Yamatos got a bad habit of grabbing food and swimming away to some secluded spot to feast on them. They are not too keen to share :Evil:  

SAEs tend to wrestle actively for food once bigger size. They are more aggressive also when larger. My gang of four could not stop "squabbling" amongst themselves all day long :Mad: 

Tend to agree Otos are the best-behaved and non-aggressive diligent workers amongst the rest.

----------


## illumbomb

I think one important criterion to consider is which type of algae you are trying to control via adding them into you tank (i.e. otos and nerite snails are great for brown algae but will probably not be perform as well as the rest for green hair algae?)

----------


## wllm33

the SAEs are pretty aggressive in the manner they move and grab for food .
they are also pretty fast swimmers compared to the other 2, and disturb the things in the tank when they swim too fast.
otherwise they are good workers.
imho.

----------


## krabbie

My personal experience is quite bad with SAE ... they do their jobs well initially. But once they realized that fish food taste better, they will fight with the tank-mates for the fish-food and stop feeding on algae. Besides, they are very difficult to catch/remove ... I never introduce SAE ever since.  :Opps: 

OTO is the best ... mild and does their jobs well. Highly recommended.  :Grin:

----------


## hann

> My personal experience is quite bad with SAE ... they do their jobs well initially. But once they realized that fish food taste better, they will fight with the tank-mates for the fish-food and stop feeding on algae. Besides, they are very difficult to catch/remove ... I never introduce SAE ever since. 
> 
> OTO is the best ... mild and does their jobs well. Highly recommended.


Oto oso looks nice in a planted tank too. Colours not so bright.

----------


## blink_willie

I have tried out all three in my tank before.

Yamato shrimps - They are not really hardworking from what I see.They like to hang out at one corner in groups most of the time.I find them sensitive to water parameters like CO2 and pH though because I lost all my Yamatos due to unstable CO2 injection :Opps: However,under the right conditions,they look very nice with all those red lines on their bodies.

Otocinclus - Very hardworking.If it's not attached to my tank wall it's attached to one of my plants.Rarely see them rest.Plus they look very cute too.

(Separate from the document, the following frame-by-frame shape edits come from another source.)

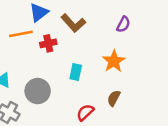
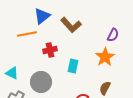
purple semicircle: (123, 24) -> (113, 35), moved
red cross: (48, 43) -> (50, 50), moved

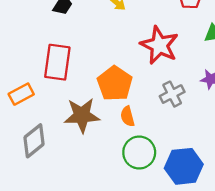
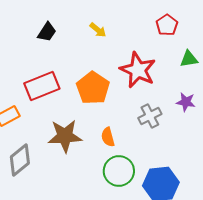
red rectangle: (57, 62) -> (42, 86), turned 60
orange pentagon: (115, 83) -> (93, 88), moved

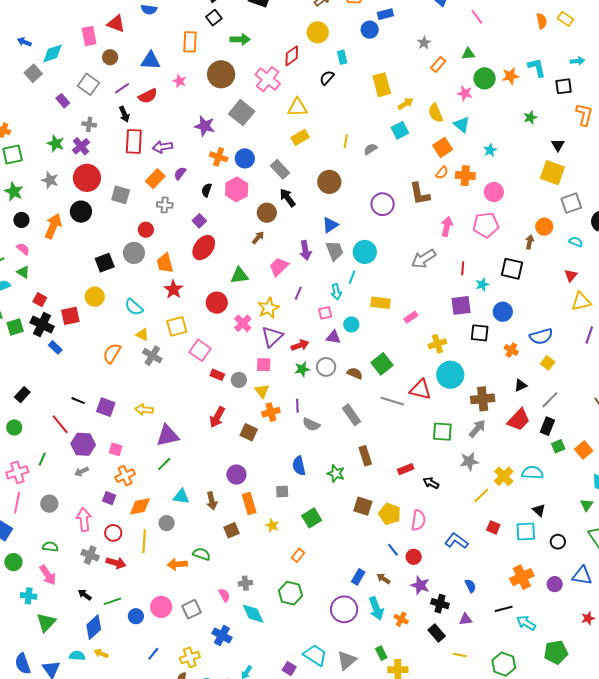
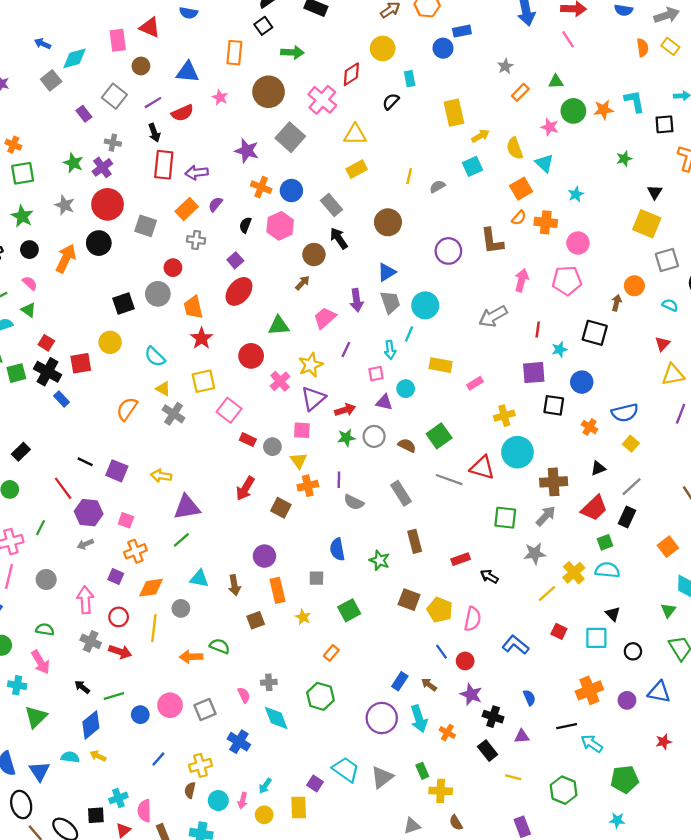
green square: (558, 446) -> (605, 542), moved

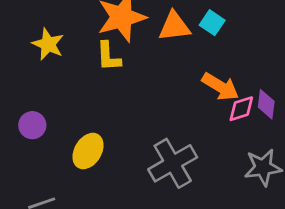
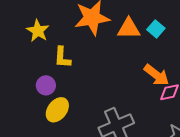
yellow L-shape: (108, 56) -> (62, 57), moved
purple circle: (32, 125) -> (46, 85), moved

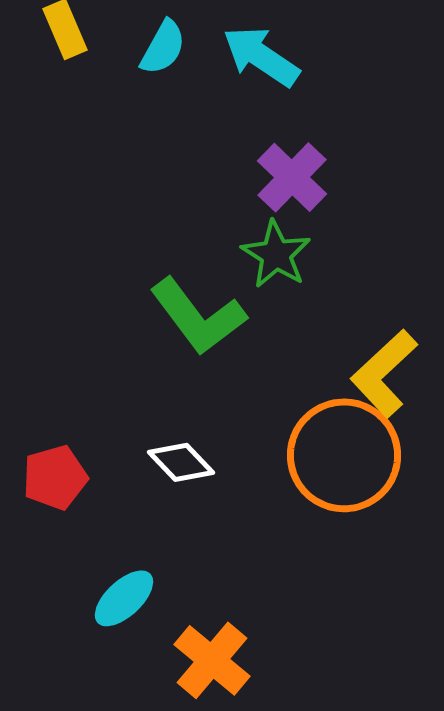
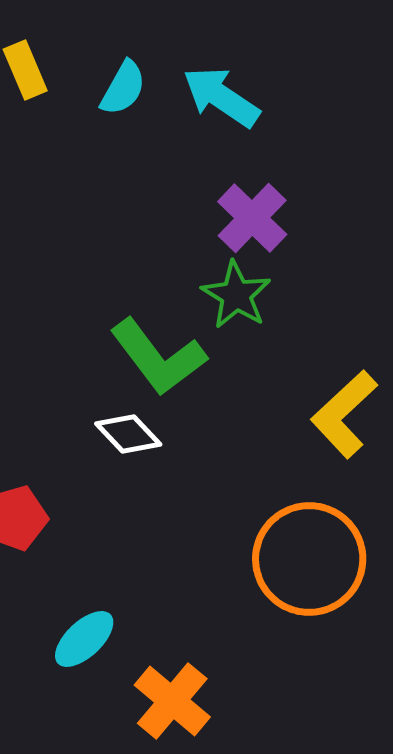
orange circle: (344, 455) -> (309, 559), moved
white diamond: (181, 462) -> (128, 434), moved

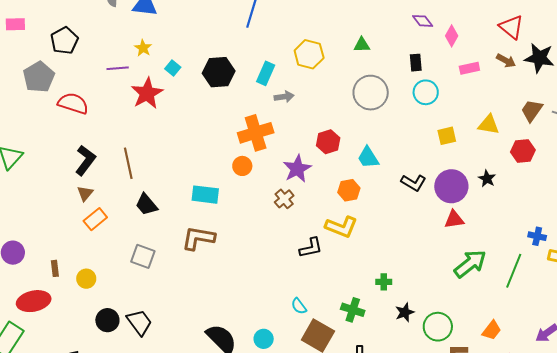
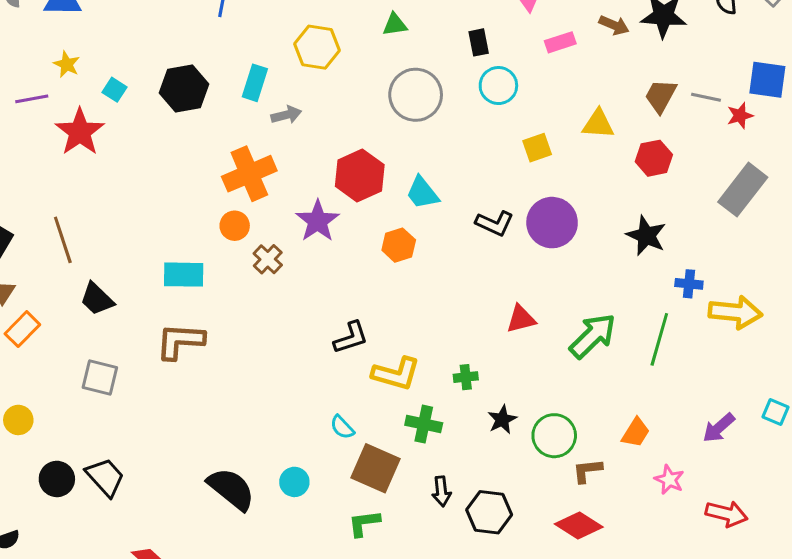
red hexagon: (328, 142) -> (360, 176), size x1.4
black star: (487, 179) -> (646, 236), moved, size x1.5
brown cross: (284, 199) -> (268, 259), moved
red triangle: (454, 220) -> (521, 319), moved
yellow L-shape: (341, 227) -> (396, 374), moved

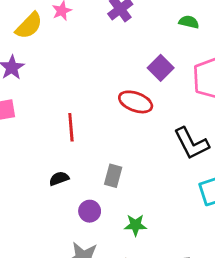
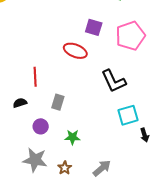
purple square: (161, 68) -> (94, 27), turned -30
red line: (71, 127) -> (35, 77), moved

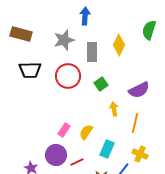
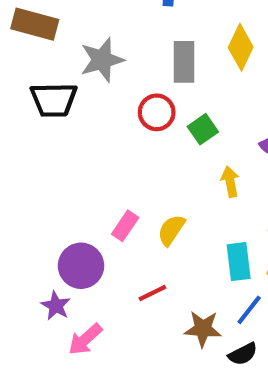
gray star: (64, 40) -> (102, 60), moved
red circle: (68, 76) -> (157, 112), moved, size x0.7
cyan rectangle: (107, 149) -> (239, 262), moved, turned -30
purple circle: (56, 155) -> (81, 266), moved

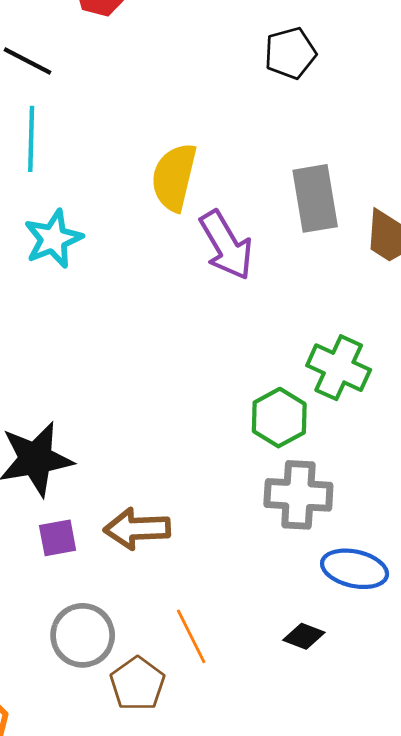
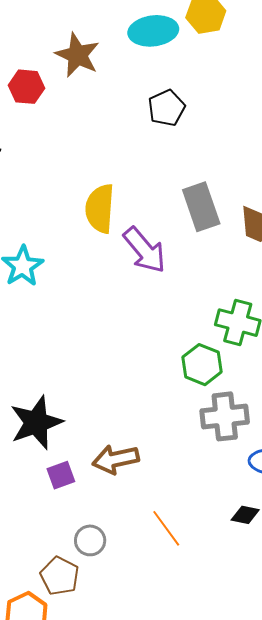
gray circle: (83, 635) -> (90, 540), size x0.7
brown pentagon: (137, 684) -> (60, 576), moved

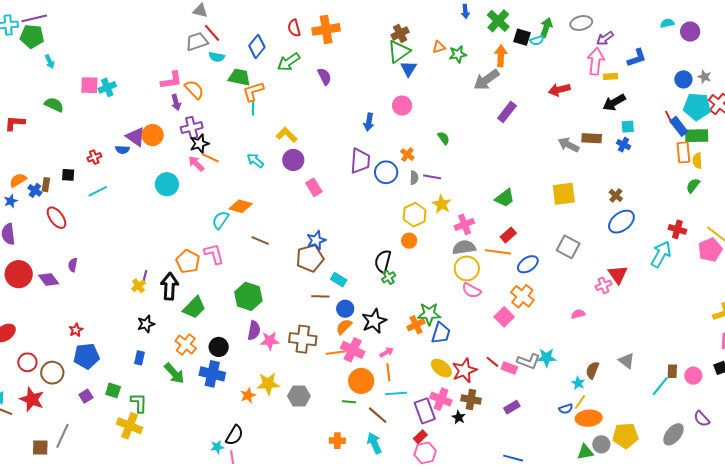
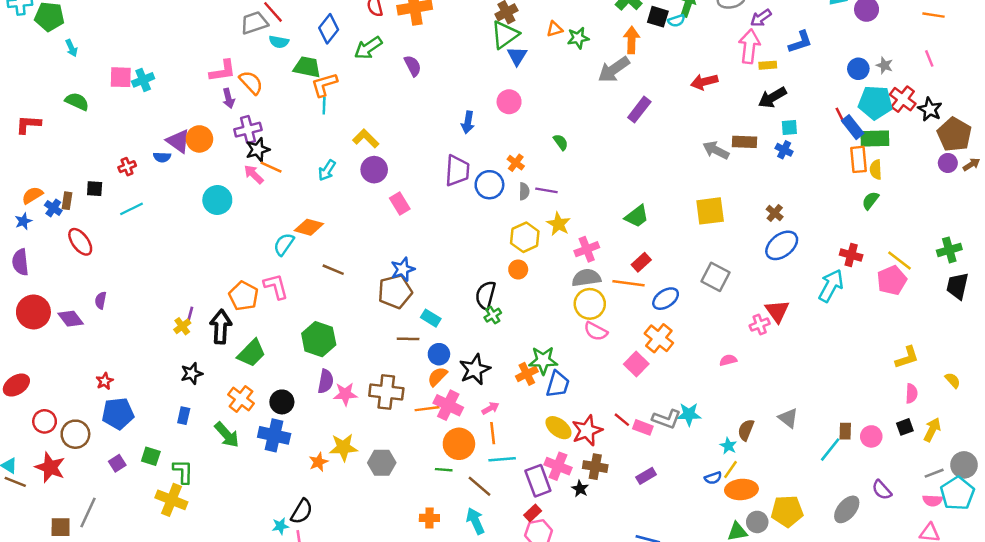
cyan arrow: (255, 160) -> (327, 170), turned -96

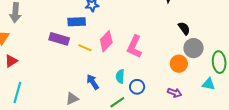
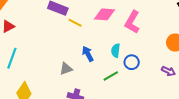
pink diamond: (106, 41) -> (105, 14), turned 45
yellow line: (85, 48) -> (75, 23), moved

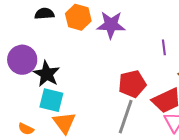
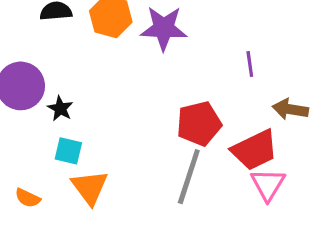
black star: (47, 74) -> (60, 109), size x0.6
cyan square: (51, 100) -> (68, 151), size x0.7

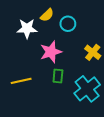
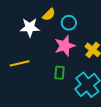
pink star: (51, 52) -> (65, 46), moved
yellow line: (21, 81) -> (20, 63), moved

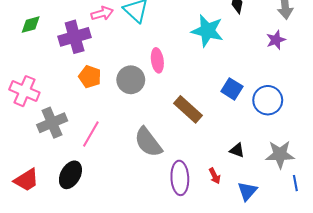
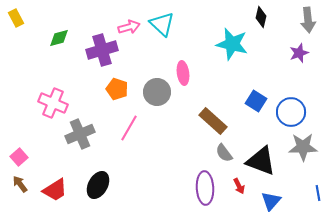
pink line: (91, 134) -> (129, 128), moved
gray semicircle: (148, 142) -> (224, 153), moved, size x0.6
black triangle: (237, 150) -> (261, 161), size x2.0
gray star: (280, 154) -> (303, 147), moved

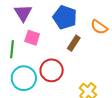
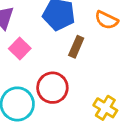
pink square: (32, 38) -> (20, 48), turned 35

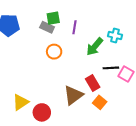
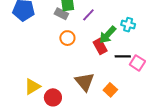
purple line: (74, 27) -> (88, 15), turned 32
red rectangle: (93, 83) -> (100, 46), moved
brown triangle: (73, 95) -> (85, 82), turned -35

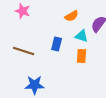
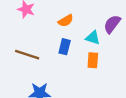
orange semicircle: (72, 16) -> (66, 21), moved

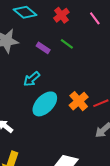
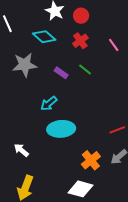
orange cross: (79, 101) -> (91, 160), moved
cyan ellipse: (45, 104) -> (61, 129), turned 40

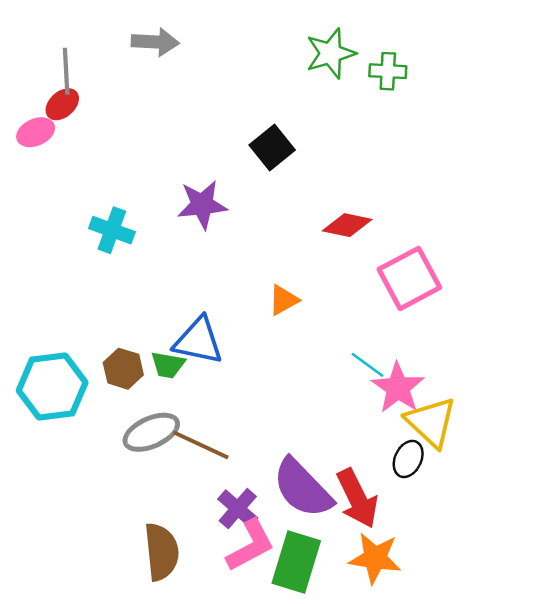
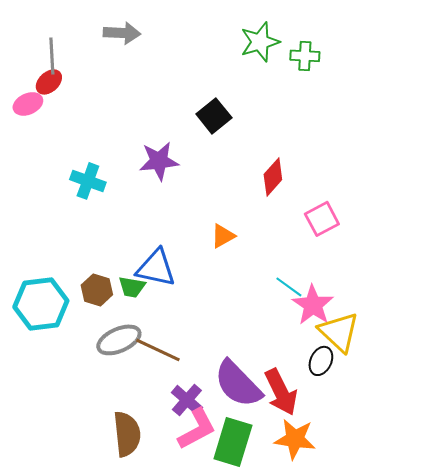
red diamond: (347, 225) -> (273, 177), turned -60
pink square: (409, 278) -> (322, 219), size x0.7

SAE - Very very restless.Like someone running all over the place.Instead of eating algae it eats my flame moss and fish food instead.Have a high chance of jumping out of the tank.All three of my SAE did that :Shocked:  :Grin: Never gonna buy them again I guess.

----------


## torque6

Im also considering Oto as hann recommended, but so far less than 2cm otos are hard to find. CRS haven got several but most of them kinda remain "motionless" in the tank + ive noticed some fin rots of most of them.. so didnt buy.

----------


## wllm33

> Im also considering Oto as hann recommended, but so far less than 2cm otos are hard to find. CRS haven got several but most of them kinda remain "motionless" in the tank + ive noticed some fin rots of most of them.. so didnt buy.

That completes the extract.